The average rate tells us that for each increase in price of 1 dollars between 5 dollars and 7 dollars, the demand for the product drops by 26 items. The instantaneous rate of change tells us that at a price of 5 dollars, the demand is dropping by 22 items per dollar.

Problem 2 The demand for a particular product is given by

$latex \displaystyle D(p)=-4{{p}^{2}}-4p+700\quad \text{items}$

where p is the unit price in dollars.

a. Find the average rate of change of demand with respect to price between a price of 5 dollars and 7 dollars.

b. Find the instantaneous rate of change of demand at a price of 5 dollars.

Problem 3 The profit (in thousands of dollars) for selling x hundred units of compressors is

$latex \displaystyle P(x)=-4{{x}^{2}}+160x-1000$

a. Find the average rate of change of profit with respect to compressors from x = 10 to x = 11.

b. Find the exact profit from the 1001st compressor.

c. Find the instantaneous rate of change of profit with respect to compressors at x = 10.

Problem 4 The profit (in thousands of dollars) for selling x hundred units of graphics displays is

$latex \displaystyle P(x)=-5{{x}^{2}}+80x-100$

a. Find the average rate of change of profit with respect to displays from x = 10 to x = 11.

b. Find the exact profit from the 1001st display.

c. Find the instantaneous rate of change of profit with respect to displays at x = 10.
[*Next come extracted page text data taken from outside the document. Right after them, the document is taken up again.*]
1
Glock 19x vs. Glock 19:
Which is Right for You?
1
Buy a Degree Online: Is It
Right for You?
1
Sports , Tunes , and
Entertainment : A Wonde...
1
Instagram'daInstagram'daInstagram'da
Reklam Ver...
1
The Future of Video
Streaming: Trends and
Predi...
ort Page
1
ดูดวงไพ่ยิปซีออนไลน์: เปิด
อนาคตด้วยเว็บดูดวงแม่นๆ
In these last two problems, pay careful attention to the units on the rates. They are all in thousands of dollars per hundred units. This simplifies to tens of dollars per unit since one thousand divided by one hundred is ten.

Also note that to find the profit from the 1001st item, we need to find the profit at a production level of 1001 and subtract the profit at a production level of 1000. This quantity is called the marginal profit at a production level of 1000. As noted in the text, it is approximately equal to the instantaneous rate of change at a production level of 1000.